The Brooking Institution senior fellow also warned North Korea could follow in Moscow's footsteps, using the Winter Olympics to distract the world from its warmongering ambitions.
Mr O'Hanlon told Fox News: "Let's not forget what happened in previous Olympic periods when people used the Olympics either as a cover for aggression – that’s what Russia did in 2008 with the Beijing Olympics when it invaded Georgia – or when Russia after its own Olympics in 2014 annexed Crimea.
"Even if we get a couple months of a lull we gotta have a strategy for what would happen next to make sure we are not taken advantage of and make sure we don’t squander whatever opportunity we may have for diplomacy."
Despite voting in favour of issuing harsher economic sanctions against the Kim regime, reports have claimed China continues to provide North Korea with fuel.
Reports from South Korean newspaper Chosun Ilbo suggest China transferred oil to North Korean ships nearly 30 times since October despite backing UN sanctions banning oil trade with Pyongyang.
US President Donald Trump responded to the rumours saying he was "disappointed" with China for perpetuating the "North Korea problem" with the sale.
It comes after officials from Seoul were seen crossing Unification Bridge for the first face-to-face talks in over two years to discuss North Korea’s team taking part in the Winter Olympics in Pyeongchang.

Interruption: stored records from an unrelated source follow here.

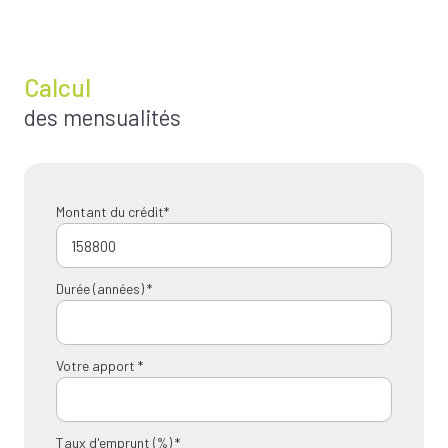
Calcul
des mensualités
Montant du crédit*
Durée (années) *
Votre apport *
Taux d'emprunt (%) *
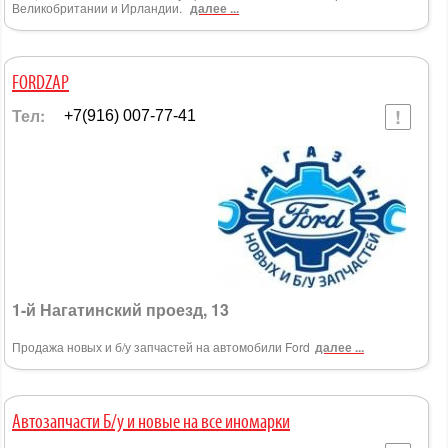
Великобритании и Ирландии.
далее ...
FORDZAP
Тел:
+7(916) 007-77-41
1-й Нагатинский проезд, 13
Продажа новых и б/у запчастей на автомобили Ford
далее ...
Автозапчасти Б/у и новые на все иномарки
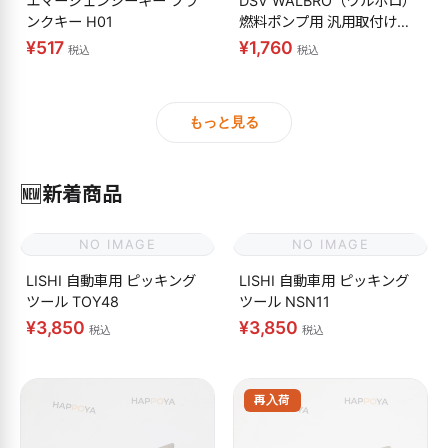
エマージェンシーキー ブラ
DSV WALBRO（ワルボロ）
ンクキー H01
燃料ポンプ用 汎用取付けキ
ット
¥517
¥1,760
税込
税込
もっと見る
🆕
新着商品
NO IMAGE
NO IMAGE
LISHI 自動車用 ピッキング
LISHI 自動車用 ピッキング
ツール TOY48
ツール NSN11
¥3,850
¥3,850
税込
税込
再入荷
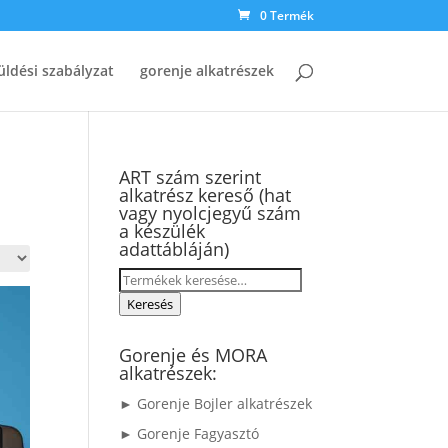
0 Termék
üldési szabályzat
gorenje alkatrészek
ART szám szerint
alkatrész kereső (hat
vagy nyolcjegyű szám
a készülék
adattábláján)
Keresés
a
Keresés
következőre:
Gorenje és MORA
alkatrészek:
► Gorenje Bojler alkatrészek
► Gorenje Fagyasztó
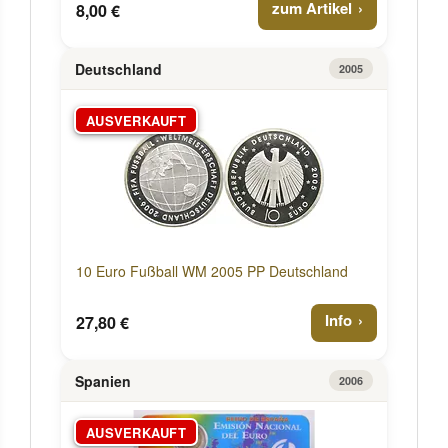
zum Artikel
8,00 €
Deutschland
2005
AUSVERKAUFT
10 Euro Fußball WM 2005 PP Deutschland
Info
27,80 €
Spanien
2006
AUSVERKAUFT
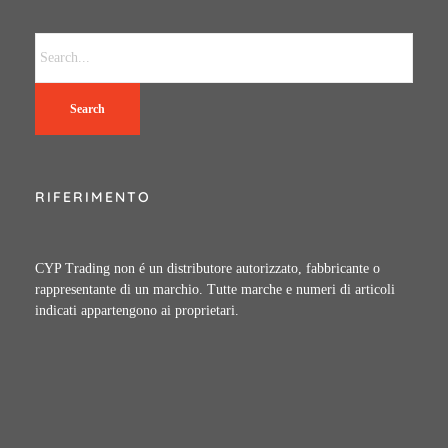
Search
RIFERIMENTO
CYP Trading non é un distributore autorizzato, fabbricante o
rappresentante di un marchio. Tutte marche e numeri di articoli
indicati appartengono ai proprietari.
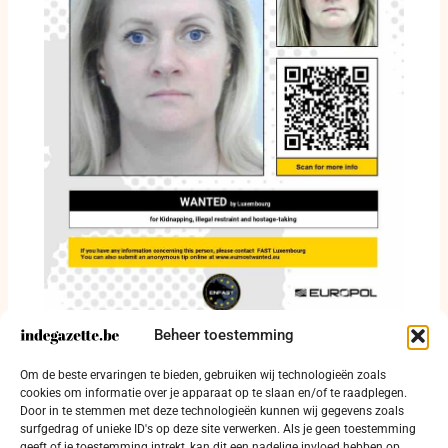
Beheer toestemming
Vader zag kind sinds 2023 niet meer:
Om de beste ervaringen te bieden, gebruiken wij technologieën zoals
Luxemburg zoekt Bódi Ildikó
cookies om informatie over je apparaat op te slaan en/of te raadplegen.
12 juni 2026
Door in te stemmen met deze technologieën kunnen wij gegevens zoals
surfgedrag of unieke ID's op deze site verwerken. Als je geen toestemming
geeft of je toestemming intrekt, kan dit een nadelige invloed hebben op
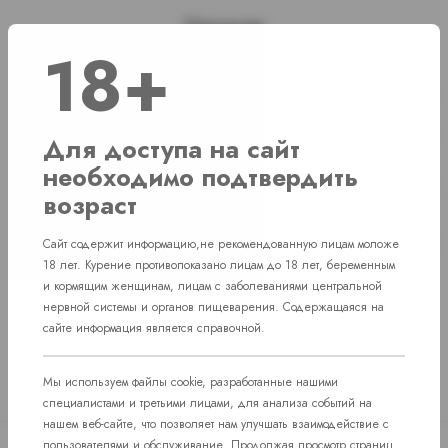
Наличие
18+
г. Челябинск, ул. Свердловский проспект д. 86
1 шт
г. Челябинск, ул. Академика Макеева д. 36
1 шт
Для доступа на сайт
необходимо подтвердить
г. Челябинск, Комсомольский проспект д.
Нет в наличии
108
возраст
пос. Западный. Улица им. капитана
Нет в наличии
Сайт содержит информацию,не рекомендованную лицам моложе
Ефимова, 7
18 лет. Курение противопоказано лицам до 18 лет, беременным
и кормящим женщинам, лицам с заболеваниями центральной
нервной системы и органов пищеварения. Содержащаяся на
сайте информация является справочной.
Мы используем файлы cookie, разработанные нашими
специалистами и третьими лицами, для анализа событий на
нашем веб-сайте, что позволяет нам улучшать взаимодействие с
пользователями и обслуживание. Продолжая просмотр страниц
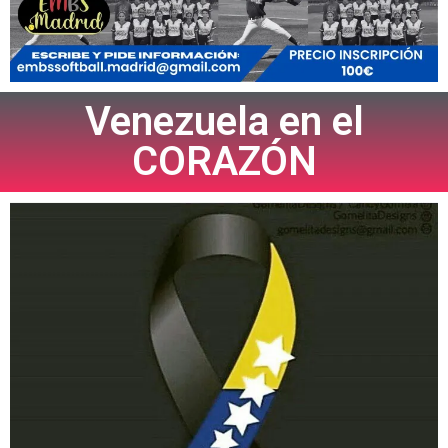
Venezuela en el
CORAZÓN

Unification Ministry spokesman Baek Tae-hyun said: ”The talks will focus on North Korea's participation in the Pyeongchang Winter Olympics and our preparations have centred around some requests made by the North for a peaceful Olympic Games.”
The two bitter neighbours may even march under the same flag at the opening ceremony of the Winter Olympics, some officials from the South hope.